Current Research and Scholarly Interests
My laboratory’s goal is to understand how cell growth triggers cell division. Linking growth to division is important because it allows cells to maintain a specific size range to best perform their physiological functions. Today, thanks to decades of research, we have an extensive, likely nearly complete parts-list of key regulatory proteins. Deletion, inhibition, or over-expression of these proteins often results in changes to cell size. However, the underlying molecular mechanisms for how growth triggers division are not understood. How do the regulatory proteins work together to produce a biochemical activity reflecting cell size or growth? Since we now have most of the parts, the next step to solving this fundamental question is to better understand how they work together.
My laboratory recently made a breakthrough discovery in understanding how growth triggers division in budding yeast. While it was expected that growth would act to increase the activities of the cyclin-dependent kinases (Cdk) known to promote cell division, this is not the case. Rather, we found that cell growth acts in the opposite manner. Cell growth triggers division by diluting a protein that inhibits cell division. We recently discovered an analogous mechanism operating in human cells.
Our discovery of a mechanism linking cell growth to cell division in budding yeast opens many avenues of research, three of which we are currently pursuing:
1. Cell size control results from the dilution of the cell cycle inhibitor Whi5 because its synthesis is independent of cell size. In contrast, most proteins are produced in proportion to cell size. We identified the set of proteins whose expression is largely independent of cell size. We now aim to determine the molecular mechanism(s) through which this occurs and identify the biological processes impacted.

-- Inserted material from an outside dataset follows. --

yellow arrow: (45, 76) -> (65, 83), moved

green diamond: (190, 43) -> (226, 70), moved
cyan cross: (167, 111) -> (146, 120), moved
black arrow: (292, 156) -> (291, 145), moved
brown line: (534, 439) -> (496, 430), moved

2. We are addressing how gene expression depends on cell size in human cells. We are working with the Chan Zuckerberg Biohub Cell Atlas Project to establish a workflow so that all their single cell sequencing experiments will include data on cell size. This will allow us to examine cell size dependency of gene expression across an unprecedented number of human cell types.
3. Our work in yeast led us to the hypothesis that cell growth could trigger division in human cells by diluting a cell cycle inhibitor. We can apply our quantitative single-cell imaging approach because CRISPR-based genome editing allows us to tag cell cycle regulators with fluorescent proteins at their endogenous loci. We are now measuring and manipulating concentration dynamics in live cells to determine how cell growth impacts key regulators of division.
Our work has fundamental implications for understanding how the most basic aspect of cell morphology, cell size, is controlled. In the next 5 years, we aim to determine how growth triggers division in human cells, which has the potential to revolutionize our understanding of how cell division is regulated in both natural developmental contexts and in disease. Over the 5-10 year time horizon, we intend to pursue both developmental and medical directions.